• _Work order_:
Once the line with "Предложить анекдот" is found in the entries below, repeat it and each following line exactly, up to and including the line with "ご利用でさらにおトクに！". Add no other lines.

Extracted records
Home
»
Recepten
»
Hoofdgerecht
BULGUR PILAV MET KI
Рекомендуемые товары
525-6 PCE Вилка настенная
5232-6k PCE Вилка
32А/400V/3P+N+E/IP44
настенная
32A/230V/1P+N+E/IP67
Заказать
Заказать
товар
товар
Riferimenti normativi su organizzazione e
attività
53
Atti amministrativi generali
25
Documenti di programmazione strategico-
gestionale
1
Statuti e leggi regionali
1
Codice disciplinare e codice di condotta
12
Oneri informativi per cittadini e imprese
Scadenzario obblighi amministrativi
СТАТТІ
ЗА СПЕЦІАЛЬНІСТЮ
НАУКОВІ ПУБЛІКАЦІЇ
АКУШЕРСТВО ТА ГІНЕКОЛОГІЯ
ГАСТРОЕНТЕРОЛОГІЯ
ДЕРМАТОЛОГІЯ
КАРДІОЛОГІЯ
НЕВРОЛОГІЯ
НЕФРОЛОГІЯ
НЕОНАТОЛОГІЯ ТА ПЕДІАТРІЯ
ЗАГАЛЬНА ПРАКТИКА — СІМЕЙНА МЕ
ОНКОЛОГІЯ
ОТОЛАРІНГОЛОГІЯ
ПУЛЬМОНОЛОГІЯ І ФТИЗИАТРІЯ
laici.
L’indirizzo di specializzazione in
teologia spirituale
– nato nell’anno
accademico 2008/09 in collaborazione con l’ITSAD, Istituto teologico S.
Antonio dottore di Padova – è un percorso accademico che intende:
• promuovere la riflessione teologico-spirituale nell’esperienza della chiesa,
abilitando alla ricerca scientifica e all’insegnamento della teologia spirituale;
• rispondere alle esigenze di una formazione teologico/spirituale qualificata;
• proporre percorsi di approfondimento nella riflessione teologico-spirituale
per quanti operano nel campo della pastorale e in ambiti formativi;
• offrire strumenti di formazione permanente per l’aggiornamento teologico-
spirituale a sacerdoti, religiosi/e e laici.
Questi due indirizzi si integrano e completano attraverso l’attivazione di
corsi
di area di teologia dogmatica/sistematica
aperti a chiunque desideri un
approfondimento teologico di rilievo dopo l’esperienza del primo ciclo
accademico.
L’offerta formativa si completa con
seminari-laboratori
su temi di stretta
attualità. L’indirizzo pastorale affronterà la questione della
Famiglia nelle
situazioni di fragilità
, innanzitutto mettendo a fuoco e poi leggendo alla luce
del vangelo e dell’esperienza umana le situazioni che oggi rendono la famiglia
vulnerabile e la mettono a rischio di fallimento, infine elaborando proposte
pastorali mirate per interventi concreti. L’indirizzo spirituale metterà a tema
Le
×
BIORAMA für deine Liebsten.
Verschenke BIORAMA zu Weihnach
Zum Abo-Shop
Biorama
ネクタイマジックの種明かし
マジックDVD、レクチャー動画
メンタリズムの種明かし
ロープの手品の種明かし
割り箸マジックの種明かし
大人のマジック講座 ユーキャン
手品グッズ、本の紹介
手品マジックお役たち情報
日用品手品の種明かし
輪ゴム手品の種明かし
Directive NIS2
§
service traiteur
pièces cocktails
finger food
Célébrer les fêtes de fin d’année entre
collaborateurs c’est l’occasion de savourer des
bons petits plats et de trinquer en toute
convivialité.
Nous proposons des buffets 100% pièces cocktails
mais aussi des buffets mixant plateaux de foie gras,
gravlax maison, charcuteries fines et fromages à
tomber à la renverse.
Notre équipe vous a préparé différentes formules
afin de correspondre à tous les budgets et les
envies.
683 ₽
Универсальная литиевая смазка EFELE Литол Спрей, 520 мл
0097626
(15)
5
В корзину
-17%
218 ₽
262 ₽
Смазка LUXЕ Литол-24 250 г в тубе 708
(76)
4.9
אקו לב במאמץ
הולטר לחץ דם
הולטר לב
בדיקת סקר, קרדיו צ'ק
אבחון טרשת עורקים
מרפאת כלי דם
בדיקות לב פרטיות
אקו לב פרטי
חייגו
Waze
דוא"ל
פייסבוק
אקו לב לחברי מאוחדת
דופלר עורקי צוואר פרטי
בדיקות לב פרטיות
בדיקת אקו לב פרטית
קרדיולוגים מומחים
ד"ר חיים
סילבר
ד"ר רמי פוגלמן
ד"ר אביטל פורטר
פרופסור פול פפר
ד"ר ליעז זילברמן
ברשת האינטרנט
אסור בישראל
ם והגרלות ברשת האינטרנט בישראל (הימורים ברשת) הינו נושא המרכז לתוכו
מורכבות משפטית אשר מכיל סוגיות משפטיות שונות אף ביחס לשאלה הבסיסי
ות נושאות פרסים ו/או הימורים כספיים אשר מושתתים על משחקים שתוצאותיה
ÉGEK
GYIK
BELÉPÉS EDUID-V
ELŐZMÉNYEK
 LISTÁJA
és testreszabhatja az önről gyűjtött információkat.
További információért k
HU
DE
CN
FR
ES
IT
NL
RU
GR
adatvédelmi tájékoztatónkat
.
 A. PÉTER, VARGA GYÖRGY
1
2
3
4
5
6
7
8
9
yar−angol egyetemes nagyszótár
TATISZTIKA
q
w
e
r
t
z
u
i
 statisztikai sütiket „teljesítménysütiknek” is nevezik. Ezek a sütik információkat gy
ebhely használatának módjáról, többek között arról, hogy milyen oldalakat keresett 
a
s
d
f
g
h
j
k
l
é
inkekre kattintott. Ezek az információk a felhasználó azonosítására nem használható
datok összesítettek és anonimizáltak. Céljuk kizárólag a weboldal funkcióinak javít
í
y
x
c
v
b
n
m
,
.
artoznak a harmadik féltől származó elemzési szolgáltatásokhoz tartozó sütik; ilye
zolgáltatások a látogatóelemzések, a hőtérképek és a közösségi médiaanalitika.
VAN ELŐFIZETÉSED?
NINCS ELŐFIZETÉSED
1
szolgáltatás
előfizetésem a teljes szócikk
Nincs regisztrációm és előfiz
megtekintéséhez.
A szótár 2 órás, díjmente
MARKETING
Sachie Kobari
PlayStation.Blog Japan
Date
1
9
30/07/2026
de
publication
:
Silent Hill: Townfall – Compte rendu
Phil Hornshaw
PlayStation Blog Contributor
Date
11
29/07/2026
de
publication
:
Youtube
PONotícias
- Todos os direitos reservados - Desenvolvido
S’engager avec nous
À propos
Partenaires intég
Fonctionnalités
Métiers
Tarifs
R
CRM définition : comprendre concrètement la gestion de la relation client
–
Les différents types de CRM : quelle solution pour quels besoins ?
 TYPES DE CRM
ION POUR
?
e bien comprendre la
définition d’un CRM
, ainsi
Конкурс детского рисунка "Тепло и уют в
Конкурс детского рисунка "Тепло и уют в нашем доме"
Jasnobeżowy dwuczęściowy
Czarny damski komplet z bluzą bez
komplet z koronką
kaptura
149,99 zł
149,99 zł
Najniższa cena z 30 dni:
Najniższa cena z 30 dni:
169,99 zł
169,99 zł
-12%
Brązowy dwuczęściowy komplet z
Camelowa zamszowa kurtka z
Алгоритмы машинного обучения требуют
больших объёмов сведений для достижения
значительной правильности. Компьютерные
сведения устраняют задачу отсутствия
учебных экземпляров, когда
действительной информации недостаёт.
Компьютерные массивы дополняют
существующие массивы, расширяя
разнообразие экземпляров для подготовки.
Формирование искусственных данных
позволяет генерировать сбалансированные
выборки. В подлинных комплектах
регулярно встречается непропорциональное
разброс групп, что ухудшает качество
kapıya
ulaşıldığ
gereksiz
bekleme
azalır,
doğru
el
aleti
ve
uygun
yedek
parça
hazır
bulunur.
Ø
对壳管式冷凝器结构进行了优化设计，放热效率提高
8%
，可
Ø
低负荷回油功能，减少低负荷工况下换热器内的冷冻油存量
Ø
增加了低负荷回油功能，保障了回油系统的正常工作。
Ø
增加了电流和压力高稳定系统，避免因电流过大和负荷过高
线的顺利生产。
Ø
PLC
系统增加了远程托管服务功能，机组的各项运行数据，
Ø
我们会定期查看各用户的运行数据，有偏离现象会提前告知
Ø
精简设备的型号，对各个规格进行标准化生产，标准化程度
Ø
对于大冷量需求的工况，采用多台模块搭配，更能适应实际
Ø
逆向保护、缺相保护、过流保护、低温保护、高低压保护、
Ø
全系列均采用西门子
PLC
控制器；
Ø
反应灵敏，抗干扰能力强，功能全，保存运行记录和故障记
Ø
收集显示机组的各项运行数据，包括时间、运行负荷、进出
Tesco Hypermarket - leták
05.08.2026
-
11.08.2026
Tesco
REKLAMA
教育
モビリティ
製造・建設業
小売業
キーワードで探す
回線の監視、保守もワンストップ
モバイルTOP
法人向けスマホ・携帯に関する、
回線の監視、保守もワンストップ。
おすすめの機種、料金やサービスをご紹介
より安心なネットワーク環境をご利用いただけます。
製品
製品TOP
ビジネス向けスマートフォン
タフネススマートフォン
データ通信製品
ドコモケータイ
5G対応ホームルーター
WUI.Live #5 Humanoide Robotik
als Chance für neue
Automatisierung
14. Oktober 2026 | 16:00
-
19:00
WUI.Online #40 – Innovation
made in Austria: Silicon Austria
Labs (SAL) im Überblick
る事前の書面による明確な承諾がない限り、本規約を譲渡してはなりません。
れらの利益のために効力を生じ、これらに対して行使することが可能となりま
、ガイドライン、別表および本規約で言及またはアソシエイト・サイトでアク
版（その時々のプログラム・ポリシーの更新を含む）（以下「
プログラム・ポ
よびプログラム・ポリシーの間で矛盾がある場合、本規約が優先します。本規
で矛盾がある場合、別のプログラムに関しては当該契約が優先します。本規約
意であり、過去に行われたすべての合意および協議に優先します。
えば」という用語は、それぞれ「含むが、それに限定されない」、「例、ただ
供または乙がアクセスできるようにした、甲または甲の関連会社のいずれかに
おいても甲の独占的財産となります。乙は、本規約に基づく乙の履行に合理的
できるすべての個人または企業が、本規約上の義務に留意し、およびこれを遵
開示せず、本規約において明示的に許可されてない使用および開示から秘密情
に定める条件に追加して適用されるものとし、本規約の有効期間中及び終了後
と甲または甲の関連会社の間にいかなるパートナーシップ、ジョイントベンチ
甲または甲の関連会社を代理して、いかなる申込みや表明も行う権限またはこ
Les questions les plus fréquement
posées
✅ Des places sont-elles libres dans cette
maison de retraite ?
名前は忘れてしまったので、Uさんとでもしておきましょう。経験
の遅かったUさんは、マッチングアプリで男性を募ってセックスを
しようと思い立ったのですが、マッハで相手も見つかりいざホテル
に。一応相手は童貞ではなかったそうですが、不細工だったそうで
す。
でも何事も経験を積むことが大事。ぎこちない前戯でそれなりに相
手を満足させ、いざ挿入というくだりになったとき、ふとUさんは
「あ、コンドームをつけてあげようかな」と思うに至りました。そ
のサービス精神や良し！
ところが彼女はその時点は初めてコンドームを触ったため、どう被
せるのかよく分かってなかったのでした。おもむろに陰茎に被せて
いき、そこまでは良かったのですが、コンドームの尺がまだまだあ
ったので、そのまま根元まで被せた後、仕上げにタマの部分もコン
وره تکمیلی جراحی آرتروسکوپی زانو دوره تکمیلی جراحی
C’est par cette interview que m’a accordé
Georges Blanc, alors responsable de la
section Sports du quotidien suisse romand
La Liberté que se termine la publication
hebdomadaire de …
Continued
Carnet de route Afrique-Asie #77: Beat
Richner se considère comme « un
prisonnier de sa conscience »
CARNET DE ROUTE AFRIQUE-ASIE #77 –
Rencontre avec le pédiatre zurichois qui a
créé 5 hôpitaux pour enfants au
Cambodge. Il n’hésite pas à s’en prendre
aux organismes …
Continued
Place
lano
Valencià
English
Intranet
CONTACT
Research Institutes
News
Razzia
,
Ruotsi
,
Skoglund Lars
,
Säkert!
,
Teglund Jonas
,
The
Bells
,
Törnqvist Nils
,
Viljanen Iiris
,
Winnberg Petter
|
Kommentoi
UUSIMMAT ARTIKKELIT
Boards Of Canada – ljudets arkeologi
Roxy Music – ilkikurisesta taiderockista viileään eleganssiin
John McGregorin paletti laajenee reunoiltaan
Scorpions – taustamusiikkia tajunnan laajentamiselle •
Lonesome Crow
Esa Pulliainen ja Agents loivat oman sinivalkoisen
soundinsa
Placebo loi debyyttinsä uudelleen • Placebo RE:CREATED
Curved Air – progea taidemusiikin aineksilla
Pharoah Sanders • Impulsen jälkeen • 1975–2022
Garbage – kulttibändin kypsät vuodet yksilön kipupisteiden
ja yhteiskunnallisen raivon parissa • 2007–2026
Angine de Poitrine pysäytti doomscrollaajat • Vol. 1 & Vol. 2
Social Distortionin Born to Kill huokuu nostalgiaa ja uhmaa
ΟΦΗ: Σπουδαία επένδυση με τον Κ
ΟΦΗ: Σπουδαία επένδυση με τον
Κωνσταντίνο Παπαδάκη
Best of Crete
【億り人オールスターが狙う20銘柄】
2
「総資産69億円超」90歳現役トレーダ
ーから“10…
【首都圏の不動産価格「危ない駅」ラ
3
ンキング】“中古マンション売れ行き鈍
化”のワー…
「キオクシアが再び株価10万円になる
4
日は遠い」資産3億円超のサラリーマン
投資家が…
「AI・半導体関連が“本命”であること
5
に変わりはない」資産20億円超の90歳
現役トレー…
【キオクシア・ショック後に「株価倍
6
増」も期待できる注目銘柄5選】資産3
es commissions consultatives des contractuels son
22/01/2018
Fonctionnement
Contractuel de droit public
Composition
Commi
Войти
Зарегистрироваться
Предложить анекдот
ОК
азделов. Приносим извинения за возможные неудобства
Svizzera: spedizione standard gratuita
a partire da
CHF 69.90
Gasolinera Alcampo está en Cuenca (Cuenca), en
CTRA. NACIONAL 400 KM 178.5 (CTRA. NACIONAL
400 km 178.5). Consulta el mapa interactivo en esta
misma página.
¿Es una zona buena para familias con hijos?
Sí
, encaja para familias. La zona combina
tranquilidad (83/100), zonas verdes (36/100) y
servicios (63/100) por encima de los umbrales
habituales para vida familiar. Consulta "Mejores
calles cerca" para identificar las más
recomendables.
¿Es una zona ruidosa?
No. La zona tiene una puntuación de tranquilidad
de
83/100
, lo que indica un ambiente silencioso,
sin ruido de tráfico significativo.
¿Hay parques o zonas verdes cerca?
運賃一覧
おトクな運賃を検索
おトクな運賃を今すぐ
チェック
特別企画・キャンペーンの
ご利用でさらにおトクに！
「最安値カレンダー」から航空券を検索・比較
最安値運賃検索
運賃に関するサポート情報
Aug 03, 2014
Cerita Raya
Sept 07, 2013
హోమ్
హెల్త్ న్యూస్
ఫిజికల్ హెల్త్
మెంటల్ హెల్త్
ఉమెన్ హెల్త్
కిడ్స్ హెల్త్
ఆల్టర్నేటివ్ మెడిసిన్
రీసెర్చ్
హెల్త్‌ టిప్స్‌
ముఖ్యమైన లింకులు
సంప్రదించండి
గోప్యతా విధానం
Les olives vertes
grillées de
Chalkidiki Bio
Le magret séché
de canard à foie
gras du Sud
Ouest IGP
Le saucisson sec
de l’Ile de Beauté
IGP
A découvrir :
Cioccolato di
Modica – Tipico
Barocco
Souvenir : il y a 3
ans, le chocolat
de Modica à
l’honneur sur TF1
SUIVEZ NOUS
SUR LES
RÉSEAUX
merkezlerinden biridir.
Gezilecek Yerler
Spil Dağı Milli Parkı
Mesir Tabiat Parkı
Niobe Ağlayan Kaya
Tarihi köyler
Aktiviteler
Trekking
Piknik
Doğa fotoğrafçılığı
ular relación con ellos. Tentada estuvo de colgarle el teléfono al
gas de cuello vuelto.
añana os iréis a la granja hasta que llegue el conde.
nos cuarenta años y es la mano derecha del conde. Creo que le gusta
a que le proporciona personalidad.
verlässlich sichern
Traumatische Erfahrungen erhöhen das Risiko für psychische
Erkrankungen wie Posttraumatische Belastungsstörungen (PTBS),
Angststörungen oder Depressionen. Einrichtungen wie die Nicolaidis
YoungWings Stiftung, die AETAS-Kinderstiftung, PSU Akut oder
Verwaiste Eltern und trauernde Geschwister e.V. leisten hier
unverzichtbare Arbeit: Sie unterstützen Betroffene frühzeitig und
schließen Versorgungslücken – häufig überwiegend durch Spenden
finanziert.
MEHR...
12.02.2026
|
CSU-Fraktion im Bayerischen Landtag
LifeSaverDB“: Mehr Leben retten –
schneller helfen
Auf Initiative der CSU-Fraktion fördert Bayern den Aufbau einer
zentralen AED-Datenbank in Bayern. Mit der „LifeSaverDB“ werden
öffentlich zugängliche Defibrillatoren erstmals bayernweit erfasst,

• _Solution for this problem_:
Предложить анекдот
ОК
азделов. Приносим извинения за возможные неудобства
Svizzera: spedizione standard gratuita
a partire da
CHF 69.90
Gasolinera Alcampo está en Cuenca (Cuenca), en
CTRA. NACIONAL 400 KM 178.5 (CTRA. NACIONAL
400 km 178.5). Consulta el mapa interactivo en esta
misma página.
¿Es una zona buena para familias con hijos?
Sí
, encaja para familias. La zona combina
tranquilidad (83/100), zonas verdes (36/100) y
servicios (63/100) por encima de los umbrales
habituales para vida familiar. Consulta "Mejores
calles cerca" para identificar las más
recomendables.
¿Es una zona ruidosa?
No. La zona tiene una puntuación de tranquilidad
de
83/100
, lo que indica un ambiente silencioso,
sin ruido de tráfico significativo.
¿Hay parques o zonas verdes cerca?
運賃一覧
おトクな運賃を検索
おトクな運賃を今すぐ
チェック
特別企画・キャンペーンの
ご利用でさらにおトクに！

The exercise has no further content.